We use a variety of different coloured granules within the pieces to achieve a noisy pixelated quality, something that is very hard to get in other materials. NSEPS is through coloured so if you cut it the colour and pattern will continue, like a stick of rock, which is roughly how we make table tops.
From the start we saw EPS as an under explored material, often seen engineered in packaging around televisions or as disposable cups; It is rarely seen as primary product. We wanted to try and use the material in a new way, taking it away from the world of disposables and show it in a new light. So after some research and plenty of door knocking, we have tried to learn every thing that there is to know about the moulding of EPS; armed with this knowledge we were then able to take the material to the edge of its possibilities.

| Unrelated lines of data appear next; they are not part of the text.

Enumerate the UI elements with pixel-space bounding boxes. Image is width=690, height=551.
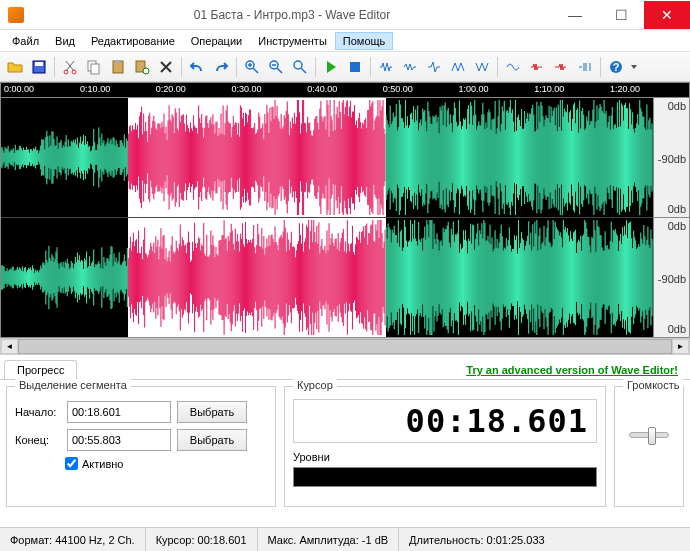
status-cursor: Курсор: 00:18.601 [146,528,258,551]
select-start-button[interactable]: Выбрать [177,401,247,423]
scroll-right-button[interactable]: ► [672,339,689,354]
effect7-icon[interactable] [526,56,548,78]
segment-title: Выделение сегмента [15,379,131,391]
zoom-out-icon[interactable] [265,56,287,78]
svg-rect-7 [115,60,121,63]
menu-help[interactable]: Помощь [335,32,394,50]
zoom-in-icon[interactable] [241,56,263,78]
db-label: -90db [658,273,686,285]
start-input[interactable] [67,401,171,423]
menu-file[interactable]: Файл [4,32,47,50]
levels-meter [293,467,597,487]
window-title: 01 Баста - Интро.mp3 - Wave Editor [32,8,552,22]
cursor-panel: Курсор 00:18.601 Уровни [284,386,606,507]
maximize-button[interactable]: ☐ [598,1,644,29]
status-amplitude: Макс. Амплитуда: -1 dB [258,528,400,551]
help-dropdown-icon[interactable] [629,56,639,78]
play-icon[interactable] [320,56,342,78]
menu-operations[interactable]: Операции [183,32,250,50]
ruler-tick: 1:10.00 [534,84,564,94]
statusbar: Формат: 44100 Hz, 2 Ch. Курсор: 00:18.60… [0,527,690,551]
ruler-tick: 0:30.00 [231,84,261,94]
ruler-tick: 0:50.00 [383,84,413,94]
db-label: -90db [658,153,686,165]
horizontal-scrollbar[interactable]: ◄ ► [0,338,690,355]
start-label: Начало: [15,406,61,418]
undo-icon[interactable] [186,56,208,78]
svg-point-9 [143,68,149,74]
stop-icon[interactable] [344,56,366,78]
levels-title: Уровни [293,451,597,463]
effect6-icon[interactable] [502,56,524,78]
waveform-left [1,98,653,217]
waveform-channel-right[interactable] [1,217,653,337]
minimize-button[interactable]: — [552,1,598,29]
waveform-area[interactable]: 0db -90db 0db 0db -90db 0db [0,98,690,338]
end-label: Конец: [15,434,61,446]
active-label: Активно [82,458,124,470]
ruler-tick: 0:10.00 [80,84,110,94]
cursor-title: Курсор [293,379,337,391]
effect5-icon[interactable] [471,56,493,78]
waveform-right [1,218,653,337]
effect3-icon[interactable] [423,56,445,78]
effect4-icon[interactable] [447,56,469,78]
svg-text:?: ? [613,61,620,73]
ruler-tick: 0:20.00 [156,84,186,94]
cut-icon[interactable] [59,56,81,78]
volume-slider[interactable] [623,405,675,465]
scroll-left-button[interactable]: ◄ [1,339,18,354]
effect8-icon[interactable] [550,56,572,78]
db-label: 0db [668,323,686,335]
scroll-thumb[interactable] [18,339,672,354]
segment-panel: Выделение сегмента Начало: Выбрать Конец… [6,386,276,507]
waveform-channel-left[interactable] [1,98,653,217]
tab-progress[interactable]: Прогресс [4,360,77,379]
ruler-tick: 1:00.00 [459,84,489,94]
svg-rect-13 [350,62,360,72]
copy-icon[interactable] [83,56,105,78]
paste-icon[interactable] [107,56,129,78]
redo-icon[interactable] [210,56,232,78]
menu-edit[interactable]: Редактирование [83,32,183,50]
status-format: Формат: 44100 Hz, 2 Ch. [0,528,146,551]
advanced-version-link[interactable]: Try an advanced version of Wave Editor! [458,361,686,379]
time-ruler[interactable]: 0:00.00 0:10.00 0:20.00 0:30.00 0:40.00 … [0,82,690,98]
db-label: 0db [668,220,686,232]
menubar: Файл Вид Редактирование Операции Инструм… [0,30,690,52]
app-icon [8,7,24,23]
ruler-tick: 1:20.00 [610,84,640,94]
db-label: 0db [668,100,686,112]
svg-rect-5 [91,64,99,74]
zoom-fit-icon[interactable] [289,56,311,78]
effect9-icon[interactable] [574,56,596,78]
effect2-icon[interactable] [399,56,421,78]
ruler-tick: 0:40.00 [307,84,337,94]
effect1-icon[interactable] [375,56,397,78]
active-checkbox[interactable] [65,457,78,470]
svg-rect-1 [35,62,43,66]
menu-tools[interactable]: Инструменты [250,32,335,50]
help-icon[interactable]: ? [605,56,627,78]
menu-view[interactable]: Вид [47,32,83,50]
ruler-tick: 0:00.00 [4,84,34,94]
db-label: 0db [668,203,686,215]
close-button[interactable]: ✕ [644,1,690,29]
open-icon[interactable] [4,56,26,78]
save-icon[interactable] [28,56,50,78]
paste-new-icon[interactable] [131,56,153,78]
select-end-button[interactable]: Выбрать [177,429,247,451]
volume-title: Громкость [623,379,683,391]
cursor-display: 00:18.601 [293,399,597,443]
delete-icon[interactable] [155,56,177,78]
status-duration: Длительность: 0:01:25.033 [399,528,555,551]
toolbar: ? [0,52,690,82]
end-input[interactable] [67,429,171,451]
svg-point-12 [294,61,302,69]
volume-panel: Громкость [614,386,684,507]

We have come a long way from the beginning: from moulding small objects in a saucepan, inside a sock to building our own steamer in which we can make full size furniture in one go. We are now able to control the temperature closely, treating the polystyrene much like ceramics in a kiln, bringing the heat up and down carefully at different stages to get the desired effects.
We design the form to give it a dark but playful quality. The forms are emotive, quite limb like, which is something we choose to embrace. We want furniture and the spaces we use to be more expressive of us and of our personalities.
Silo is a research and design studio formed by Attua Aparicio and Oscar Wanless whilst at the Royal College of Art on the Design Products Course. The core of Silo's work is to look at industrial processes and materials, bringing them into the studio to develop. By embracing a hands-on approach we are able to discover possibilities that the production line does not see.